_Data records_.
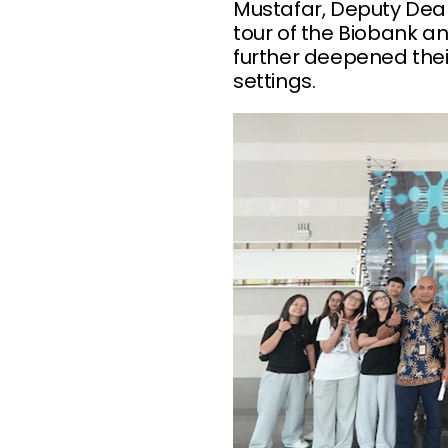
Mustafar, Deputy Dean,
tour of the Biobank a
further deepened thei
settings.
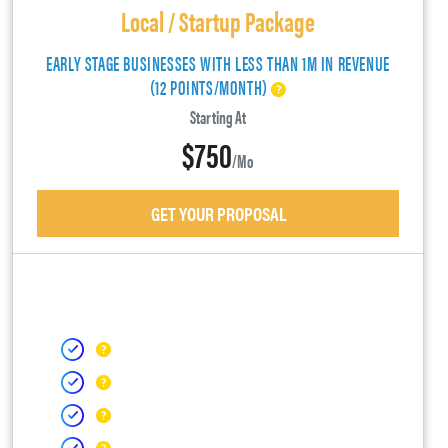
Local / Startup Package
EARLY STAGE BUSINESSES WITH LESS THAN 1M IN REVENUE
(12 POINTS/MONTH)
Starting At
$750
/mo
GET YOUR PROPOSAL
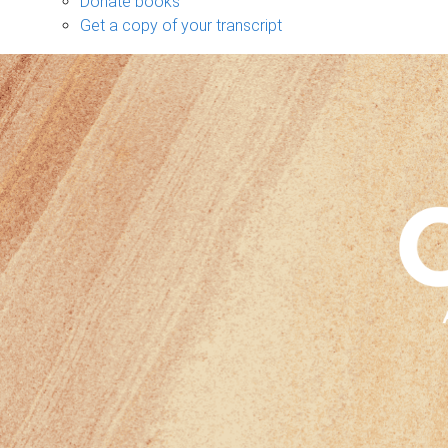
Donate books
Get a copy of your transcript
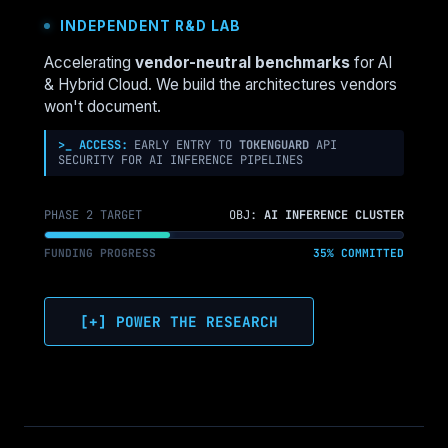
VMWARE
INDEPENDENT R&D LAB
TO
NUTANIX:
Accelerating
vendor-neutral benchmarks
for AI
WHAT
& Hybrid Cloud. We build the architectures vendors
THE
won't document.
MIGRATION
TOOLS
>_ ACCESS:
EARLY ENTRY TO
TOKENGUARD
API
SECURITY FOR AI INFERENCE PIPELINES
DON’T
TELL
YOU
PHASE 2 TARGET
OBJ:
AI INFERENCE CLUSTER
FUNDING PROGRESS
35% COMMITTED
[+] POWER THE RESEARCH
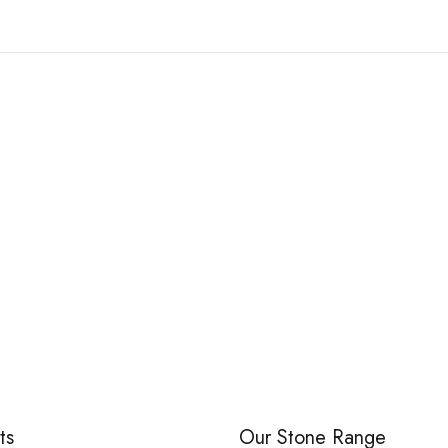
White Marble Pebble
PERFECT PEBBLE
ts
Our Stone Range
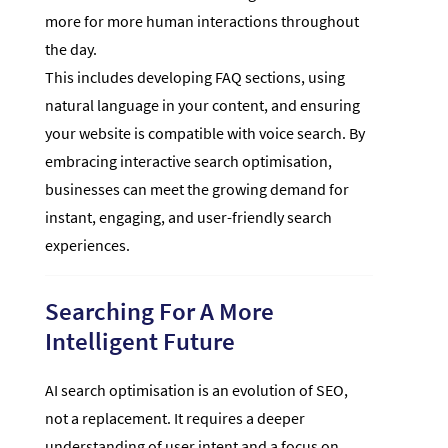
more for more human interactions throughout
the day.
This includes developing FAQ sections, using
natural language in your content, and ensuring
your website is compatible with voice search. By
embracing interactive search optimisation,
businesses can meet the growing demand for
instant, engaging, and user-friendly search
experiences.
Searching For A More
Intelligent Future
AI search optimisation is an evolution of SEO,
not a replacement. It requires a deeper
understanding of user intent and a focus on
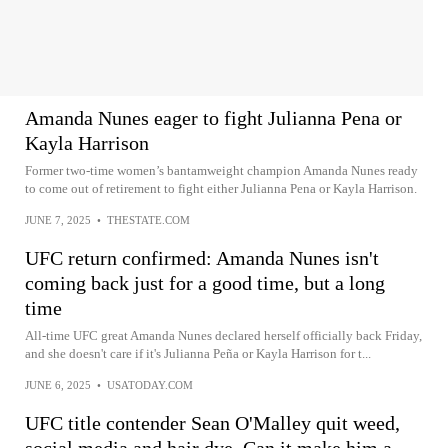
Amanda Nunes eager to fight Julianna Pena or
Kayla Harrison
Former two-time women’s bantamweight champion Amanda Nunes ready
to come out of retirement to fight either Julianna Pena or Kayla Harrison.
JUNE 7, 2025
•
THESTATE.COM
UFC return confirmed: Amanda Nunes isn't
coming back just for a good time, but a long
time
All-time UFC great Amanda Nunes declared herself officially back Friday,
and she doesn't care if it's Julianna Peña or Kayla Harrison for t...
JUNE 6, 2025
•
USATODAY.COM
UFC title contender Sean O'Malley quit weed,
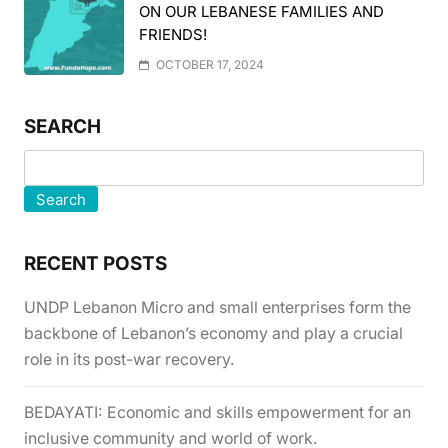
ON OUR LEBANESE FAMILIES AND
FRIENDS!
OCTOBER 17, 2024
SEARCH
Search
RECENT POSTS
UNDP Lebanon Micro and small enterprises form the
backbone of Lebanon’s economy and play a crucial
role in its post-war recovery.
BEDAYATI: Economic and skills empowerment for an
inclusive community and world of work.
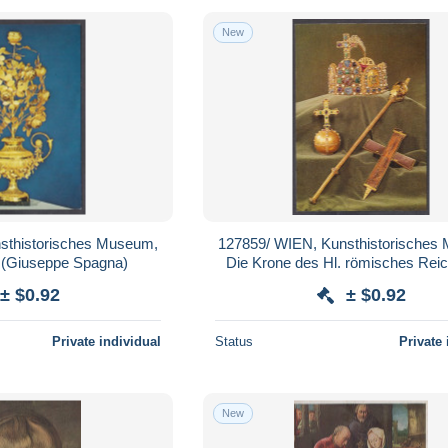
New
sthistorisches Museum,
127859/ WIEN, Kunsthistorisches
 (Giuseppe Spagna)
Die Krone des Hl. römisches Rei
Reichsapfel, Szepter, Reliqu
± $0.92
± $0.92
Private individual
Status
Private 
New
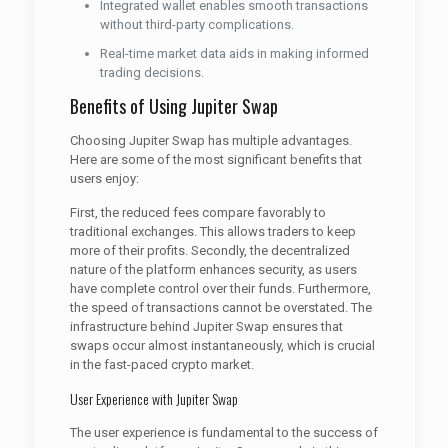
Integrated wallet enables smooth transactions
without third-party complications.
Real-time market data aids in making informed
trading decisions.
Benefits of Using Jupiter Swap
Choosing Jupiter Swap has multiple advantages.
Here are some of the most significant benefits that
users enjoy:
First, the reduced fees compare favorably to
traditional exchanges. This allows traders to keep
more of their profits. Secondly, the decentralized
nature of the platform enhances security, as users
have complete control over their funds. Furthermore,
the speed of transactions cannot be overstated. The
infrastructure behind Jupiter Swap ensures that
swaps occur almost instantaneously, which is crucial
in the fast-paced crypto market.
User Experience with Jupiter Swap
The user experience is fundamental to the success of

_What to work on_. Would you transcribe the lines above exactly, going from the line bearing "to come out" through the line bearing "have complete control", and drop the pictures from the copy?

_Result_.
to come out of retirement to fight either Julianna Pena or Kayla Harrison.
JUNE 7, 2025
•
THESTATE.COM
UFC return confirmed: Amanda Nunes isn't
coming back just for a good time, but a long
time
All-time UFC great Amanda Nunes declared herself officially back Friday,
and she doesn't care if it's Julianna Peña or Kayla Harrison for t...
JUNE 6, 2025
•
USATODAY.COM
UFC title contender Sean O'Malley quit weed,
ON OUR LEBANESE FAMILIES AND
FRIENDS!
OCTOBER 17, 2024
SEARCH
Search
RECENT POSTS
UNDP Lebanon Micro and small enterprises form the
backbone of Lebanon’s economy and play a crucial
role in its post-war recovery.
BEDAYATI: Economic and skills empowerment for an
inclusive community and world of work.
New
sthistorisches Museum,
127859/ WIEN, Kunsthistorisches
 (Giuseppe Spagna)
Die Krone des Hl. römisches Rei
Reichsapfel, Szepter, Reliqu
± $0.92
± $0.92
Private individual
Status
Private 
New
Integrated wallet enables smooth transactions
without third-party complications.
Real-time market data aids in making informed
trading decisions.
Benefits of Using Jupiter Swap
Choosing Jupiter Swap has multiple advantages.
Here are some of the most significant benefits that
users enjoy:
First, the reduced fees compare favorably to
traditional exchanges. This allows traders to keep
more of their profits. Secondly, the decentralized
nature of the platform enhances security, as users
have complete control over their funds. Furthermore,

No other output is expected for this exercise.